**Material for this task**.
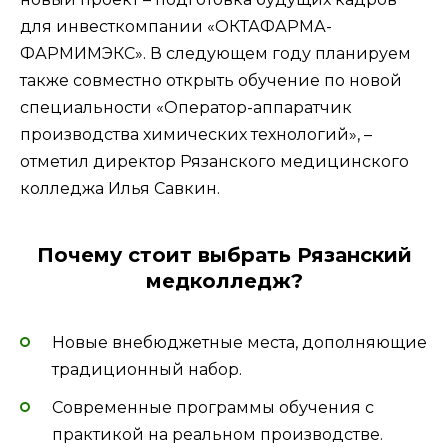
для инвесткомпании «ОКТАФАРМА-
ФАРМИМЭКС». В следующем году планируем
также совместно открыть обучение по новой
специальности «Оператор-аппаратчик
производства химических технологий», –
отметил директор Рязанского медицинского
колледжа Илья Савкин.
Почему стоит выбрать Рязанский
медколледж?
Новые внебюджетные места, дополняющие
традиционный набор.
Современные программы обучения с
практикой на реальном производстве.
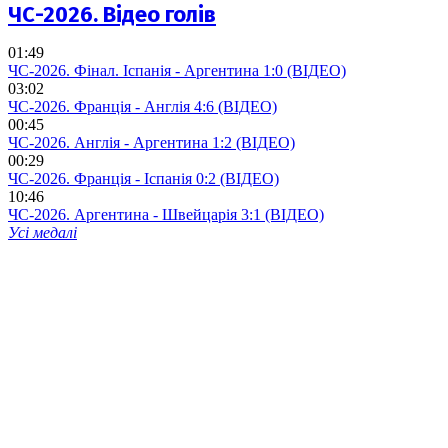
ЧС-2026. Відео голів
01:49
ЧС-2026. Фінал. Іспанія - Аргентина 1:0 (ВІДЕО)
03:02
ЧС-2026. Франція - Англія 4:6 (ВІДЕО)
00:45
ЧС-2026. Англія - Аргентина 1:2 (ВІДЕО)
00:29
ЧС-2026. Франція - Іспанія 0:2 (ВІДЕО)
10:46
ЧС-2026. Аргентина - Швейцарія 3:1 (ВІДЕО)
Усі медалі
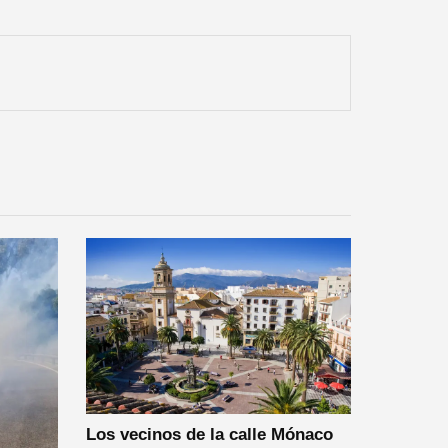
Los vecinos de la calle Mónaco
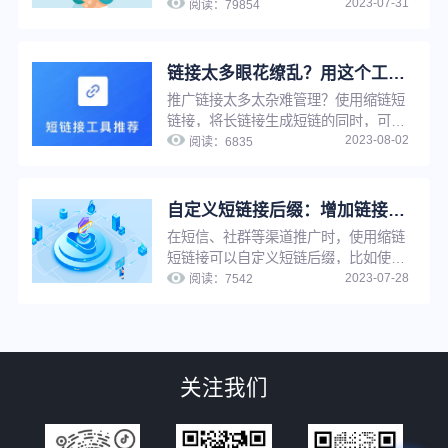
2023-07-31
度低、影响点击率、增加推广成本等问
阅读：
79854
题。缩链支持文件批量生成、API对接
生成等多种生成方式，可帮助企业快速
拥有自己的短链系统，提升工作效率。
链接太多眼花缭乱？用这个工具，一键快速查找
推广链接太多太杂难管理？使用缩链短
链接，将长链接生成短链的同时，可以
2023-08-02
为短链接进行命名，通过名称搜索，推
阅读：
6835
广者可快速定位到每一条短链，并实现
推广链接在线管理，提升工作效率。
自定义短链接后缀：增加链接辨识度与可信度，提升推广转化
在短信、社群等渠道推广时，使用缩链
短链接可以自定义短链后缀，比如使用
2023-07-28
品牌域名做后缀，既能增加链接辨识度
阅读：
7542
与可信度，提升链接点击率，还能强化
品牌印象、提升品牌知名度。
关注我们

**Task instructions**. Beginning with the line that contains "推广链接在线管理，提升工作效率。", repeat every line through the end of the records and nothing more.

**Answer section**.
推广链接在线管理，提升工作效率。
自定义短链接后缀：增加链接辨识度与可信度，提升推广转化
在短信、社群等渠道推广时，使用缩链
短链接可以自定义短链后缀，比如使用
2023-07-28
品牌域名做后缀，既能增加链接辨识度
阅读：
7542
与可信度，提升链接点击率，还能强化
品牌印象、提升品牌知名度。
关注我们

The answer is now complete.